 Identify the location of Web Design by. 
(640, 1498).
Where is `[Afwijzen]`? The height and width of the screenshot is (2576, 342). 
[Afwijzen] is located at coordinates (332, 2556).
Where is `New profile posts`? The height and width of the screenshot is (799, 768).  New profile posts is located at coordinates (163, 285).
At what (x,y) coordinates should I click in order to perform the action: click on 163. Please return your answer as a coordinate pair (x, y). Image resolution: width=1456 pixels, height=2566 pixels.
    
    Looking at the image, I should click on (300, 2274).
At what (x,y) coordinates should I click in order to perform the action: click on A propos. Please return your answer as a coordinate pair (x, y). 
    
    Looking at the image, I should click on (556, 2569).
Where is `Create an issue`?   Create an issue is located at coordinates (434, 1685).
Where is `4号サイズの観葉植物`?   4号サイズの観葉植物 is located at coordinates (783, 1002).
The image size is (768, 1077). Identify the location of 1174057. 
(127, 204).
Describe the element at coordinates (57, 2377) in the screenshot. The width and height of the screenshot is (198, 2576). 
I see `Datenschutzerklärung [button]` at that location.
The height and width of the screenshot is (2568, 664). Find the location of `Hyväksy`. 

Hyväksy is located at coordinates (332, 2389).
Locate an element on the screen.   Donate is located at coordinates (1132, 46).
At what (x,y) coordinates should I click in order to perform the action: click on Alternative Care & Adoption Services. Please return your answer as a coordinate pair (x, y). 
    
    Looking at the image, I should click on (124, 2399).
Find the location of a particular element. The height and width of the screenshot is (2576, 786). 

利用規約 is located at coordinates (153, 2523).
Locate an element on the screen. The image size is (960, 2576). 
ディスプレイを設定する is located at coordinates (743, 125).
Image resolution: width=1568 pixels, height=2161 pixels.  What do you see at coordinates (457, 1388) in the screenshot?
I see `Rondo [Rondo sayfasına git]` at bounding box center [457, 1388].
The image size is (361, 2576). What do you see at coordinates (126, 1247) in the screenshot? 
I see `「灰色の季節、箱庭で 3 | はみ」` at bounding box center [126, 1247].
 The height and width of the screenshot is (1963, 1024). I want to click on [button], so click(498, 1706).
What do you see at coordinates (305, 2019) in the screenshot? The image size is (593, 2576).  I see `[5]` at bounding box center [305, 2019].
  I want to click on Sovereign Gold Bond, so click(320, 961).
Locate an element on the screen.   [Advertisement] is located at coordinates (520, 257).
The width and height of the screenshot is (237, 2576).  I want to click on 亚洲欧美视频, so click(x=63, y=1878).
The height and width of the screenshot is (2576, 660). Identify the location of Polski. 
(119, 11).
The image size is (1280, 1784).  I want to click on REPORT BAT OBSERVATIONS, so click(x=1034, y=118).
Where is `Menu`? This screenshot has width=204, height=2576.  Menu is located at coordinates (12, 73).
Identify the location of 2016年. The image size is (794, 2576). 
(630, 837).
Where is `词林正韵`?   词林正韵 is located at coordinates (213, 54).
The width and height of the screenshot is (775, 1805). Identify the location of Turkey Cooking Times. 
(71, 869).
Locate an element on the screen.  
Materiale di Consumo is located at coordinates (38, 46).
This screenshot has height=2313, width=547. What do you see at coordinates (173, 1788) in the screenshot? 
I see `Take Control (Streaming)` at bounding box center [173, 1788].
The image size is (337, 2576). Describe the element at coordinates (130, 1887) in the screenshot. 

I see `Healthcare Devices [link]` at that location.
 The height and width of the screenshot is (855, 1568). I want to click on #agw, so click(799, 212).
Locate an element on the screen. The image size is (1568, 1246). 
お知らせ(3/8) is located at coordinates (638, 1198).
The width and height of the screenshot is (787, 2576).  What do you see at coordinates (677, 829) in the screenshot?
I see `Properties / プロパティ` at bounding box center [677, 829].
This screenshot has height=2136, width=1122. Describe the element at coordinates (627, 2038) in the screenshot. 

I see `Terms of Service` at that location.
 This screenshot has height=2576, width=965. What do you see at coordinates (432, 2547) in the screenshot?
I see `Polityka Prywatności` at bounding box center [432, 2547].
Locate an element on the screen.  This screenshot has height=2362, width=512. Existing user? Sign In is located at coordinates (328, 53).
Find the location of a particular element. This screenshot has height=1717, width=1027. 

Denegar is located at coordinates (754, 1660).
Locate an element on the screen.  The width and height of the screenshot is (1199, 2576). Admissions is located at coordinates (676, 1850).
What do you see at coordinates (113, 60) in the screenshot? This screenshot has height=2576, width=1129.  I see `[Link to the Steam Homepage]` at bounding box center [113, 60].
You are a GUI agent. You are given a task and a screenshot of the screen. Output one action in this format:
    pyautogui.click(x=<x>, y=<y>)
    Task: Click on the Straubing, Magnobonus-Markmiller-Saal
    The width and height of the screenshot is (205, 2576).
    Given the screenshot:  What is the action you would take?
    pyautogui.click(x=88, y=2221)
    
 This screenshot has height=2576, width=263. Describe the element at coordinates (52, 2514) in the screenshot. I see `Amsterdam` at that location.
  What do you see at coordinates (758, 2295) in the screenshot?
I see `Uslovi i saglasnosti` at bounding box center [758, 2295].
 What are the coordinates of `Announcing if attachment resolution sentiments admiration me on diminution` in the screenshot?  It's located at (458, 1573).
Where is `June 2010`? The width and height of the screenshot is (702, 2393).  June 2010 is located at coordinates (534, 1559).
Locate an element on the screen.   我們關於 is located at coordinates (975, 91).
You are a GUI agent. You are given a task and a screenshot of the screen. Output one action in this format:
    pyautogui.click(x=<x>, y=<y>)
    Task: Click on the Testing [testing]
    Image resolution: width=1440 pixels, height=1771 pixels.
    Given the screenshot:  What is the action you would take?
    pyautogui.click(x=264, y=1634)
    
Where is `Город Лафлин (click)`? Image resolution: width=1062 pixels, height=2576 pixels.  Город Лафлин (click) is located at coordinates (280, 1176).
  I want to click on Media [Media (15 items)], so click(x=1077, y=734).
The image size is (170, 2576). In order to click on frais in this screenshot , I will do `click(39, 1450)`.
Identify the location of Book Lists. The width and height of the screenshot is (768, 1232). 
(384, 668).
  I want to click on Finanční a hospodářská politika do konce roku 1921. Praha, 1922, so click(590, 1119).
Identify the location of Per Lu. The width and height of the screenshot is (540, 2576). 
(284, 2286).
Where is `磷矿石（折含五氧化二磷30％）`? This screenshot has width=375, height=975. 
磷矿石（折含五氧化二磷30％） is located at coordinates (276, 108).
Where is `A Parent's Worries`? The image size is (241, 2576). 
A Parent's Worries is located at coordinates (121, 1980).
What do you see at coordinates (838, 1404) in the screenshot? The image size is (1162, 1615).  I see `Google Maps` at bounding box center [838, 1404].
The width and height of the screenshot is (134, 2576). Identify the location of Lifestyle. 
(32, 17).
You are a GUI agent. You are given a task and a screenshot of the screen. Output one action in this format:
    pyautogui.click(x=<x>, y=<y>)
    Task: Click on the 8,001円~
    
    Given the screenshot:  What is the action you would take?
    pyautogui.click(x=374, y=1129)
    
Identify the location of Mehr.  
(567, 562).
------------------------------------
- [WHAT YOU NEED TO DO]: Copy out all of the records above with nothing altered.

- [ANSWER FOR THIS EXERCISE]:
 Identify the location of Web Design by. 
(640, 1498).
Where is `[Afwijzen]`? The height and width of the screenshot is (2576, 342). 
[Afwijzen] is located at coordinates (332, 2556).
Where is `New profile posts`? The height and width of the screenshot is (799, 768).  New profile posts is located at coordinates (163, 285).
At what (x,y) coordinates should I click in order to perform the action: click on 163. Please return your answer as a coordinate pair (x, y). Image resolution: width=1456 pixels, height=2566 pixels.
    
    Looking at the image, I should click on (300, 2274).
At what (x,y) coordinates should I click in order to perform the action: click on A propos. Please return your answer as a coordinate pair (x, y). 
    
    Looking at the image, I should click on (556, 2569).
Where is `Create an issue`?   Create an issue is located at coordinates (434, 1685).
Where is `4号サイズの観葉植物`?   4号サイズの観葉植物 is located at coordinates (783, 1002).
The image size is (768, 1077). Identify the location of 1174057. 
(127, 204).
Describe the element at coordinates (57, 2377) in the screenshot. The width and height of the screenshot is (198, 2576). 
I see `Datenschutzerklärung [button]` at that location.
The height and width of the screenshot is (2568, 664). Find the location of `Hyväksy`. 

Hyväksy is located at coordinates (332, 2389).
Locate an element on the screen.   Donate is located at coordinates (1132, 46).
At what (x,y) coordinates should I click in order to perform the action: click on Alternative Care & Adoption Services. Please return your answer as a coordinate pair (x, y). 
    
    Looking at the image, I should click on (124, 2399).
Find the location of a particular element. The height and width of the screenshot is (2576, 786). 

利用規約 is located at coordinates (153, 2523).
Locate an element on the screen. The image size is (960, 2576). 
ディスプレイを設定する is located at coordinates (743, 125).
Image resolution: width=1568 pixels, height=2161 pixels.  What do you see at coordinates (457, 1388) in the screenshot?
I see `Rondo [Rondo sayfasına git]` at bounding box center [457, 1388].
The image size is (361, 2576). What do you see at coordinates (126, 1247) in the screenshot? 
I see `「灰色の季節、箱庭で 3 | はみ」` at bounding box center [126, 1247].
 The height and width of the screenshot is (1963, 1024). I want to click on [button], so click(498, 1706).
What do you see at coordinates (305, 2019) in the screenshot? The image size is (593, 2576).  I see `[5]` at bounding box center [305, 2019].
  I want to click on Sovereign Gold Bond, so click(320, 961).
Locate an element on the screen.   [Advertisement] is located at coordinates (520, 257).
The width and height of the screenshot is (237, 2576).  I want to click on 亚洲欧美视频, so click(x=63, y=1878).
The height and width of the screenshot is (2576, 660). Identify the location of Polski. 
(119, 11).
The image size is (1280, 1784).  I want to click on REPORT BAT OBSERVATIONS, so click(x=1034, y=118).
Where is `Menu`? This screenshot has width=204, height=2576.  Menu is located at coordinates (12, 73).
Identify the location of 2016年. The image size is (794, 2576). 
(630, 837).
Where is `词林正韵`?   词林正韵 is located at coordinates (213, 54).
The width and height of the screenshot is (775, 1805). Identify the location of Turkey Cooking Times. 
(71, 869).
Locate an element on the screen.  
Materiale di Consumo is located at coordinates (38, 46).
This screenshot has height=2313, width=547. What do you see at coordinates (173, 1788) in the screenshot? 
I see `Take Control (Streaming)` at bounding box center [173, 1788].
The image size is (337, 2576). Describe the element at coordinates (130, 1887) in the screenshot. 

I see `Healthcare Devices [link]` at that location.
 The height and width of the screenshot is (855, 1568). I want to click on #agw, so click(799, 212).
Locate an element on the screen. The image size is (1568, 1246). 
お知らせ(3/8) is located at coordinates (638, 1198).
The width and height of the screenshot is (787, 2576).  What do you see at coordinates (677, 829) in the screenshot?
I see `Properties / プロパティ` at bounding box center [677, 829].
This screenshot has height=2136, width=1122. Describe the element at coordinates (627, 2038) in the screenshot. 

I see `Terms of Service` at that location.
 This screenshot has height=2576, width=965. What do you see at coordinates (432, 2547) in the screenshot?
I see `Polityka Prywatności` at bounding box center [432, 2547].
Locate an element on the screen.  This screenshot has height=2362, width=512. Existing user? Sign In is located at coordinates (328, 53).
Find the location of a particular element. This screenshot has height=1717, width=1027. 

Denegar is located at coordinates (754, 1660).
Locate an element on the screen.  The width and height of the screenshot is (1199, 2576). Admissions is located at coordinates (676, 1850).
What do you see at coordinates (113, 60) in the screenshot? This screenshot has height=2576, width=1129.  I see `[Link to the Steam Homepage]` at bounding box center [113, 60].
You are a GUI agent. You are given a task and a screenshot of the screen. Output one action in this format:
    pyautogui.click(x=<x>, y=<y>)
    Task: Click on the Straubing, Magnobonus-Markmiller-Saal
    The width and height of the screenshot is (205, 2576).
    Given the screenshot:  What is the action you would take?
    pyautogui.click(x=88, y=2221)
    
 This screenshot has height=2576, width=263. Describe the element at coordinates (52, 2514) in the screenshot. I see `Amsterdam` at that location.
  What do you see at coordinates (758, 2295) in the screenshot?
I see `Uslovi i saglasnosti` at bounding box center [758, 2295].
 What are the coordinates of `Announcing if attachment resolution sentiments admiration me on diminution` in the screenshot?  It's located at (458, 1573).
Where is `June 2010`? The width and height of the screenshot is (702, 2393).  June 2010 is located at coordinates (534, 1559).
Locate an element on the screen.   我們關於 is located at coordinates (975, 91).
You are a GUI agent. You are given a task and a screenshot of the screen. Output one action in this format:
    pyautogui.click(x=<x>, y=<y>)
    Task: Click on the Testing [testing]
    Image resolution: width=1440 pixels, height=1771 pixels.
    Given the screenshot:  What is the action you would take?
    pyautogui.click(x=264, y=1634)
    
Where is `Город Лафлин (click)`? Image resolution: width=1062 pixels, height=2576 pixels.  Город Лафлин (click) is located at coordinates (280, 1176).
  I want to click on Media [Media (15 items)], so click(x=1077, y=734).
The image size is (170, 2576). In order to click on frais in this screenshot , I will do `click(39, 1450)`.
Identify the location of Book Lists. The width and height of the screenshot is (768, 1232). 
(384, 668).
  I want to click on Finanční a hospodářská politika do konce roku 1921. Praha, 1922, so click(590, 1119).
Identify the location of Per Lu. The width and height of the screenshot is (540, 2576). 
(284, 2286).
Where is `磷矿石（折含五氧化二磷30％）`? This screenshot has width=375, height=975. 
磷矿石（折含五氧化二磷30％） is located at coordinates (276, 108).
Where is `A Parent's Worries`? The image size is (241, 2576). 
A Parent's Worries is located at coordinates (121, 1980).
What do you see at coordinates (838, 1404) in the screenshot? The image size is (1162, 1615).  I see `Google Maps` at bounding box center [838, 1404].
The width and height of the screenshot is (134, 2576). Identify the location of Lifestyle. 
(32, 17).
You are a GUI agent. You are given a task and a screenshot of the screen. Output one action in this format:
    pyautogui.click(x=<x>, y=<y>)
    Task: Click on the 8,001円~
    
    Given the screenshot:  What is the action you would take?
    pyautogui.click(x=374, y=1129)
    
Identify the location of Mehr.  
(567, 562).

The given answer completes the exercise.